SEVERAL mining companies have applied to be exempted from paying the 2018 minimum wage increment for the sector agreed by the Chamber of Mines and the Associated Mineworkers’ Union of Zimbabwe(Amwuz), businessdigest has learnt.
By Kudzai Kuwaza
In January this year, the two parties agreed on a 2,9% increment for the minimum wage for 2018. The latest increment brings the minimum wage in the mining sector to more than US$250.
Amwuz president Tinago Ruzive told businessdigest last week that several mining companies have applied to be exempted from paying the minimum wage, citing viability challenges.
“Some mining companies have applied to be exempted from paying the minimum wage we agreed with the Chamber of Mines,” Ruzive said.
“Most of those which have applied are small-scale miners and we shall meet soon to discuss the merits and demerits of each application.”
He said it was imperative to review the applications as some mining companies can afford to pay the minimum wage but are unwilling to do so to maximise on profits.
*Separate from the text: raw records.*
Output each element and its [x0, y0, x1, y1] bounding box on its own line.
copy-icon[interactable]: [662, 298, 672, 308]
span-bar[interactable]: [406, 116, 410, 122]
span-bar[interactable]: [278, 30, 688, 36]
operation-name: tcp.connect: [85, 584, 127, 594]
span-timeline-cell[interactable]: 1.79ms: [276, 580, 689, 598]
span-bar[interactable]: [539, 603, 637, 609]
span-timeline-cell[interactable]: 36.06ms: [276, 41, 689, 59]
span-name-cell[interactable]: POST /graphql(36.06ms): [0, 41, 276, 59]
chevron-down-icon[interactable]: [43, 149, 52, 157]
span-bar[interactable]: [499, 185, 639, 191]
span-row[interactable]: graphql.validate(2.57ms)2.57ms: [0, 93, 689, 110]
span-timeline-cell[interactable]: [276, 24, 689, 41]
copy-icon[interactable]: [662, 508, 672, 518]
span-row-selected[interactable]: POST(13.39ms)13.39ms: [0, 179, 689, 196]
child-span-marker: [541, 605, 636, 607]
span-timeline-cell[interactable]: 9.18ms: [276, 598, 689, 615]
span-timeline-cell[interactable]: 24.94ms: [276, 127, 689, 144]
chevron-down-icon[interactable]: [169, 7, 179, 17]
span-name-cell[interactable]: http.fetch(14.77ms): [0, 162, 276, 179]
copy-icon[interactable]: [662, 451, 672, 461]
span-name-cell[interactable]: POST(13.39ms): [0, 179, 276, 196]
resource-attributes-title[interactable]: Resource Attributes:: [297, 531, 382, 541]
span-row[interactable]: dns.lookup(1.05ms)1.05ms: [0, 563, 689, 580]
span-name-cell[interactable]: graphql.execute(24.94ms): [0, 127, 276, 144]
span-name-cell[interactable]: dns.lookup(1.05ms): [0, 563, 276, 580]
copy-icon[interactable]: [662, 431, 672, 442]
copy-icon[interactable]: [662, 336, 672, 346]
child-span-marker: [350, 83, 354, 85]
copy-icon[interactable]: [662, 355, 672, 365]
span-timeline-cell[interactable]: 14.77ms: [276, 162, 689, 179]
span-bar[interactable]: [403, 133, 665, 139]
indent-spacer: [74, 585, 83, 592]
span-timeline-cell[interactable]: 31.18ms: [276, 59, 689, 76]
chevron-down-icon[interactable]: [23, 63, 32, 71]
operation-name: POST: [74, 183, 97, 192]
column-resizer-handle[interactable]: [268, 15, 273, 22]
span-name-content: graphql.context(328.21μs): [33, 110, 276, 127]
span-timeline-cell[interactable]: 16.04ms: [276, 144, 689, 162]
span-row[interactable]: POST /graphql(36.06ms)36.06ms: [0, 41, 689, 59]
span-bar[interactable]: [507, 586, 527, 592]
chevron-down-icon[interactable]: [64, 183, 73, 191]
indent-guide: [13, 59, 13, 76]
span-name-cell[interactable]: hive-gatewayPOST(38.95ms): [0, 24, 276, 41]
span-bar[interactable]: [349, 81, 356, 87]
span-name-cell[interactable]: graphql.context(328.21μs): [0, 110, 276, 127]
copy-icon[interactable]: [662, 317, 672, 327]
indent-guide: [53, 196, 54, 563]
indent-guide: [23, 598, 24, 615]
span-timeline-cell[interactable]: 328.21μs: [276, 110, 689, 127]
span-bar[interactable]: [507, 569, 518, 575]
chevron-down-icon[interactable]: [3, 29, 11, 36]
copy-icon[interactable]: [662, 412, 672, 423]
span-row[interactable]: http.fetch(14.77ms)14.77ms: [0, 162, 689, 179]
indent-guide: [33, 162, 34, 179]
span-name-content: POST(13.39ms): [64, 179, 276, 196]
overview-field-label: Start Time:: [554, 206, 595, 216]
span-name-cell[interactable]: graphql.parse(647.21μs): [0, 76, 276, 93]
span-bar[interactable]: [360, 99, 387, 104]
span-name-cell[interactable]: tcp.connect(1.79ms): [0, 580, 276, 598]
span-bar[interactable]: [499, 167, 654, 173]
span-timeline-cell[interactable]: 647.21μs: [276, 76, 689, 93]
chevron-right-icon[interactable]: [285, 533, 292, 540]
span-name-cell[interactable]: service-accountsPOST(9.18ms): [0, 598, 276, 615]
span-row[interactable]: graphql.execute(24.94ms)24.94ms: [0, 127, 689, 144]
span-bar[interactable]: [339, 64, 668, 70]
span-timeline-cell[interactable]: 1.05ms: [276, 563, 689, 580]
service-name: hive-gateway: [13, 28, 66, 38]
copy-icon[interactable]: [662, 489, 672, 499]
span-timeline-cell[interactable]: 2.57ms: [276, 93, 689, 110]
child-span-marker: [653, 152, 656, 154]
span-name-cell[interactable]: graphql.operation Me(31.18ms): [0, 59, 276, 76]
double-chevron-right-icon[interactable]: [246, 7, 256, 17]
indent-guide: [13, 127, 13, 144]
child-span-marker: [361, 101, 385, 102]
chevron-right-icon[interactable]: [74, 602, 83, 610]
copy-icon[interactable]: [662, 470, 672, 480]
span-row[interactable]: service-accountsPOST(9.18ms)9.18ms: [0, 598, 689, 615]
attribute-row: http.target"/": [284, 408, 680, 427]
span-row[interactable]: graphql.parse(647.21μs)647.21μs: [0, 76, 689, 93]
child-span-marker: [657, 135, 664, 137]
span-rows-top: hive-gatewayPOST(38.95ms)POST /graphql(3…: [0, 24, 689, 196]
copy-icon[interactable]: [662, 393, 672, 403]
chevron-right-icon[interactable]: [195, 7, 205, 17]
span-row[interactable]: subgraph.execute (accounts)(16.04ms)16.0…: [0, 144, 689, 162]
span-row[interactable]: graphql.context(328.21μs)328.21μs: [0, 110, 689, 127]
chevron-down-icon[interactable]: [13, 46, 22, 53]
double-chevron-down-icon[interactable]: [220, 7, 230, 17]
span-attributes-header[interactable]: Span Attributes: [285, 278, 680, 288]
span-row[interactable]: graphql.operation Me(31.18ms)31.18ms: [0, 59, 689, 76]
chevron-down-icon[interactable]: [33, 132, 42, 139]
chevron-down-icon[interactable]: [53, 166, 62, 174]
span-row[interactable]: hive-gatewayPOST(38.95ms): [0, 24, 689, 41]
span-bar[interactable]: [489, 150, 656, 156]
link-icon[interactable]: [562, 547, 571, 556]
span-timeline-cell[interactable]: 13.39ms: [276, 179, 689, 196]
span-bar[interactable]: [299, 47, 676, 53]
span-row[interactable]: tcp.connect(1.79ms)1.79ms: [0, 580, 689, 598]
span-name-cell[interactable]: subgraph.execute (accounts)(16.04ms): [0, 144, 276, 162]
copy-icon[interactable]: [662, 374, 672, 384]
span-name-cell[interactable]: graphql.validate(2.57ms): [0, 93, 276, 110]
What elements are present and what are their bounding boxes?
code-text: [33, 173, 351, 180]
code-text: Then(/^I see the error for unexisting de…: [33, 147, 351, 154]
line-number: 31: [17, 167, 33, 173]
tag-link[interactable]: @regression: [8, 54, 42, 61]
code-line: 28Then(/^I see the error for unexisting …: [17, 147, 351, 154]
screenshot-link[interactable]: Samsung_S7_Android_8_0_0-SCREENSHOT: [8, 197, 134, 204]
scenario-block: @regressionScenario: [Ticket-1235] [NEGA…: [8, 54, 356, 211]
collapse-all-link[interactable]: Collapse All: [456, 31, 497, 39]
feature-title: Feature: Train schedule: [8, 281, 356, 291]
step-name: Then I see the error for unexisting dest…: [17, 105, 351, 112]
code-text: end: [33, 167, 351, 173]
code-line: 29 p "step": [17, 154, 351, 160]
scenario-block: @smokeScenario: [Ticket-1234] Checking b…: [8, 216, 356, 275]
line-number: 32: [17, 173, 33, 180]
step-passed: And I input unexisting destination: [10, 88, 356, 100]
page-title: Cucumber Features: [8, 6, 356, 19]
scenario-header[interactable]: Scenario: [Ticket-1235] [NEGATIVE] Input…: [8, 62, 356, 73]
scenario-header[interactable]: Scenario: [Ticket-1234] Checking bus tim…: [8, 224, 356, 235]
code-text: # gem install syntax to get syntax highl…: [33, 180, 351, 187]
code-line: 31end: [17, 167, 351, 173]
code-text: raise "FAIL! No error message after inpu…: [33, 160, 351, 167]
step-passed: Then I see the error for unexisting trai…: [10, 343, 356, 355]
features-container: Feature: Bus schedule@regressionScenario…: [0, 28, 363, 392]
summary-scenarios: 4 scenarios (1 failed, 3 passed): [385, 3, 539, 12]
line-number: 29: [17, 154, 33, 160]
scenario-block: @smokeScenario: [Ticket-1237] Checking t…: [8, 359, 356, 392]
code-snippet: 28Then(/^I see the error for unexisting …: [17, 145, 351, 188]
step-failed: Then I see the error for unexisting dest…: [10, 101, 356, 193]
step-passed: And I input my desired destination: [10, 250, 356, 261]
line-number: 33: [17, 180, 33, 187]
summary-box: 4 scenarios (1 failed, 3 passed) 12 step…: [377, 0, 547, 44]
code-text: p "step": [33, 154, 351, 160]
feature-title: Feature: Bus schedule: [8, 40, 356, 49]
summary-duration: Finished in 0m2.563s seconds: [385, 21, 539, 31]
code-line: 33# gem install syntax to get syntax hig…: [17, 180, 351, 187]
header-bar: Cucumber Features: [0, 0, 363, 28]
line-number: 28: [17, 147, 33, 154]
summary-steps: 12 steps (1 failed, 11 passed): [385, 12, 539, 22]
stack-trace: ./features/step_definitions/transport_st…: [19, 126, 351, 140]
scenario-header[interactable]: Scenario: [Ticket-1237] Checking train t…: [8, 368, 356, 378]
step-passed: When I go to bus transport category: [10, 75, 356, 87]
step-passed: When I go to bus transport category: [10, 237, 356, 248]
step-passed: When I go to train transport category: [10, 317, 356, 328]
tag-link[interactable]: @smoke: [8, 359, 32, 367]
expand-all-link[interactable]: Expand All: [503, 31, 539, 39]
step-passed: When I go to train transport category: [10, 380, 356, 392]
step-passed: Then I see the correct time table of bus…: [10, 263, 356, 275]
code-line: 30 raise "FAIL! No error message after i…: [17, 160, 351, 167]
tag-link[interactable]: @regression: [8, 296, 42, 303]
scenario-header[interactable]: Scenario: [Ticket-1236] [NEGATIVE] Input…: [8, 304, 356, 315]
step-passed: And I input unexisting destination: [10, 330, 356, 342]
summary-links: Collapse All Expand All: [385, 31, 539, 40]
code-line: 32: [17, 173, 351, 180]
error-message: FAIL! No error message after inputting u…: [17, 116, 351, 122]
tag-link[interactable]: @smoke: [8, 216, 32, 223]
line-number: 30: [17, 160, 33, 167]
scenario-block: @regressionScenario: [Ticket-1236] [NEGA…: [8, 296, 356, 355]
Despite the increment, the 2017 State of the Mining Industry Survey revealed that all respondents of the survey were of the view they cannot afford wage increments for 2018 due to viability challenges.
The report also revealed that the major challenges bedeviling the mining sector include foreign currency shortages, liquidity crunch, high cost of capital, steep procurement costs as well as the erratic supply, shortage and high cost of power and low commodity prices.
The survey revealed that labour (31%), supplies (39%), power (13%) and statutory payments (14%) accounted for an average 97% of total costs last year.
The survey established that capacity utilisation of the mining sector has this year increased to 71%, up from 64% last year. The sector’s capacity utilisation is expected to increase to 79% this year.